As is the case in many offshore jurisdictions, the default position in the Cayman Islands is that costs follow the event: the successful party will, in the ordinary course, recover their reasonable costs from the unsuccessful party. There are exceptions to this general rule, including where an act or omission has been carried out improperly, unreasonably or negligently. In such cases the Court has a wide discretion to disallow costs, to order that they be paid by the successful party to the unsuccessful party and/or to order that they be assessed on the indemnity (rather than the standard) basis.

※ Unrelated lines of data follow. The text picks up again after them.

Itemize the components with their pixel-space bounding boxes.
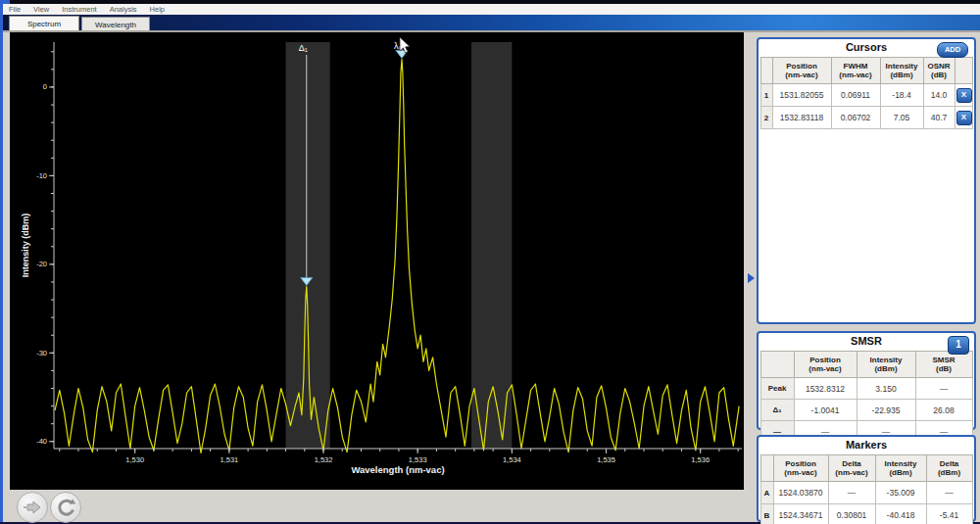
row-header: A [760, 482, 773, 504]
menu-item-help[interactable]: Help [150, 5, 165, 14]
refresh-button[interactable] [50, 492, 81, 523]
cursor-label-1: Δ₁ [299, 43, 308, 53]
column-header: Position(nm-vac) [772, 58, 831, 84]
row-header: 2 [760, 107, 772, 129]
table-row: B1524.346710.30801-40.418-5.41 [760, 504, 972, 524]
cursors-table: Position(nm-vac)FWHM(nm-vac)Intensity(dB… [760, 57, 973, 129]
table-cell: 7.05 [880, 107, 923, 129]
column-header: Delta(dBm) [926, 455, 972, 482]
table-cell: — [828, 482, 875, 504]
column-header [760, 58, 772, 84]
measurement-band[interactable] [471, 42, 512, 449]
table-cell: 0.06702 [831, 107, 880, 129]
table-cell: 14.0 [923, 84, 955, 107]
column-header [760, 352, 794, 378]
table-cell: 26.08 [915, 400, 972, 421]
table-cell: 0.30801 [828, 504, 875, 524]
table-cell: 3.150 [857, 378, 915, 400]
row-header: B [760, 504, 773, 524]
add-cursor-button[interactable]: ADD [937, 42, 968, 58]
menu-item-analysis[interactable]: Analysis [110, 5, 137, 14]
column-header: SMSR(dB) [915, 352, 972, 378]
row-header: Peak [760, 378, 794, 400]
markers-panel: Markers Position(nm-vac)Delta(nm-vac)Int… [757, 435, 976, 522]
table-cell: — [926, 482, 972, 504]
cursors-panel: Cursors ADD Position(nm-vac)FWHM(nm-vac)… [757, 37, 976, 324]
x-tick-label: 1,534 [503, 455, 521, 464]
x-tick-label: 1,536 [691, 455, 710, 464]
menu-item-file[interactable]: File [9, 5, 21, 14]
table-cell: 1532.83118 [772, 107, 831, 129]
smsr-panel-title: SMSR [759, 333, 974, 351]
table-cell: 1524.03870 [773, 482, 828, 504]
x-tick-label: 1,535 [597, 455, 615, 464]
menu-item-view[interactable]: View [33, 5, 49, 14]
table-cell: 1532.8312 [794, 378, 857, 400]
y-tick-label: -20 [36, 260, 47, 268]
delete-cell: X [955, 84, 972, 107]
column-header [760, 455, 773, 482]
table-row: A1524.03870—-35.009— [760, 482, 972, 504]
table-cell: -1.0041 [794, 400, 857, 421]
column-header: OSNR(dB) [923, 58, 955, 84]
y-tick-label: -10 [36, 171, 47, 180]
table-cell: -22.935 [857, 400, 915, 421]
delete-cell: X [955, 107, 972, 129]
row-header: Δ₁ [760, 400, 794, 421]
table-cell: 1524.34671 [773, 504, 828, 524]
markers-table: Position(nm-vac)Delta(nm-vac)Intensity(d… [760, 454, 973, 524]
table-cell: 0.06911 [831, 84, 880, 107]
x-tick-label: 1,530 [125, 455, 144, 464]
x-axis-title: Wavelength (nm-vac) [351, 464, 444, 475]
x-tick-label: 1,532 [315, 455, 333, 464]
tab-spectrum[interactable]: Spectrum [9, 16, 79, 30]
table-cell: -35.009 [875, 482, 926, 504]
table-cell: -18.4 [880, 84, 923, 107]
table-row: Δ₁-1.0041-22.93526.08 [760, 400, 972, 421]
column-header: Delta(nm-vac) [828, 455, 875, 482]
collapse-panel-arrow-icon[interactable] [748, 273, 755, 283]
measurement-band[interactable] [286, 42, 330, 449]
table-row: 21532.831180.067027.0540.7X [760, 107, 972, 129]
spectrum-chart[interactable]: 1,5301,5311,5321,5331,5341,5351,5360-10-… [10, 32, 744, 490]
window-left-border [0, 0, 3, 524]
y-axis-title: Intensity (dBm) [21, 214, 30, 278]
spectrum-plot-panel: 1,5301,5311,5321,5331,5341,5351,5360-10-… [10, 32, 744, 490]
y-tick-label: -30 [36, 349, 47, 357]
delete-cursor-button[interactable]: X [956, 111, 972, 125]
column-header: Intensity(dBm) [875, 455, 926, 482]
x-tick-label: 1,533 [409, 455, 427, 464]
row-header: 1 [760, 84, 772, 107]
refresh-icon [53, 495, 78, 520]
table-cell: -40.418 [875, 504, 926, 524]
delete-cursor-button[interactable]: X [956, 88, 972, 103]
menu-bar: FileViewInstrumentAnalysisHelp [3, 4, 980, 15]
table-cell: 1531.82055 [772, 84, 831, 107]
column-header [955, 58, 972, 84]
smsr-panel: SMSR 1 Position(nm-vac)Intensity(dBm)SMS… [757, 331, 976, 430]
smsr-count-button[interactable]: 1 [948, 336, 969, 355]
markers-panel-title: Markers [759, 437, 974, 454]
menu-item-instrument[interactable]: Instrument [62, 5, 96, 14]
table-row: 11531.820550.06911-18.414.0X [760, 84, 972, 107]
arrow-right-icon [20, 495, 45, 520]
spectrum-trace [55, 60, 739, 453]
column-header: Intensity(dBm) [857, 352, 915, 378]
column-header: Position(nm-vac) [794, 352, 857, 378]
table-row: Peak1532.83123.150— [760, 378, 972, 400]
column-header: FWHM(nm-vac) [831, 58, 880, 84]
column-header: Intensity(dBm) [880, 58, 923, 84]
x-tick-label: 1,531 [220, 455, 238, 464]
column-header: Position(nm-vac) [773, 455, 828, 482]
smsr-table: Position(nm-vac)Intensity(dBm)SMSR(dB)Pe… [760, 351, 973, 443]
table-cell: 40.7 [923, 107, 955, 129]
table-cell: — [915, 378, 972, 400]
y-tick-label: 0 [43, 82, 47, 91]
tab-wavelength[interactable]: Wavelength [81, 17, 150, 30]
table-cell: -5.41 [926, 504, 972, 524]
y-tick-label: -40 [36, 437, 47, 446]
run-step-button[interactable] [17, 492, 48, 523]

Each of these costs sanctions has recently been applied by the Grand Court within the context of (extremely) long running personal injury proceedings (Gary James v Woods Furniture & Design). Of particular note is the statement of Justice Kawaley concerning the Court’s obligation “not to shirk its responsibilities” to impose costs sanctions “without fear or favour” should it transpire, at the end of a given case, that the parties have failed to discharge their procedural duty to assist the Court with the effective management of the case consistent with the Overriding Objective.
In this respect, the learned Judge also acknowledged that an assessment of the way litigation has been conducted when it comes to the issue of the costs necessarily entails taking into account the merits as determined at trial. Accordingly, the Plaintiff would be awarded its indemnity costs in relation to contesting a “fantastical” contributory negligence defence that had been advanced by the Defendant without adducing any positive evidence in support.

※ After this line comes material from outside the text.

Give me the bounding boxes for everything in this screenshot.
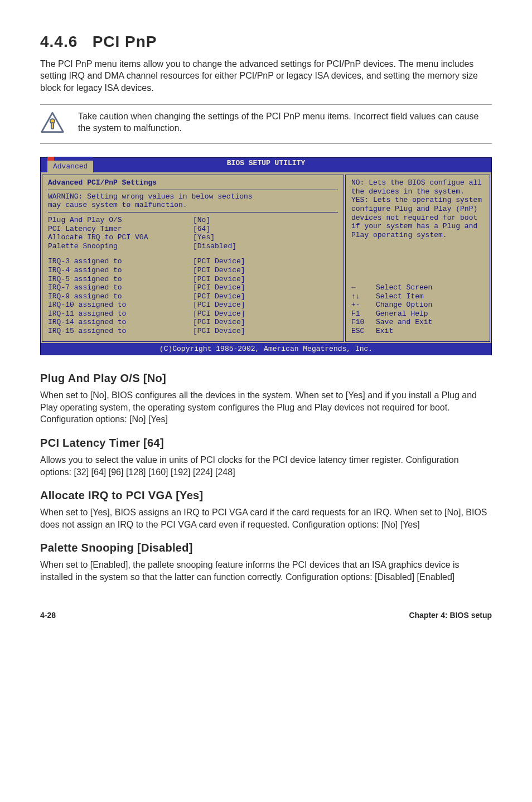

- The Plaintiff would also be awarded indemnity costs in respect of the Defendant’s failure to admit liability in order to save costs and facilitate the Plaintiff’s treatment (of his injury), in circumstances where it had already implicitly admitted liability out of Court. Such “stonewalling tactics” would clearly constitute a breach of the requirements of the Overriding Objective.
- The Plaintiff’s costs in relation to quantum issues in respect of a certain period would however be reduced by 50% to reflect his failure to comply with two Court Orders requiring further witness statements. Such conduct was not only improper in and of itself, but also undermined the efficiency of trial preparations and helped to obscure the lack of merit in the Plaintiff’s loss of earnings claims.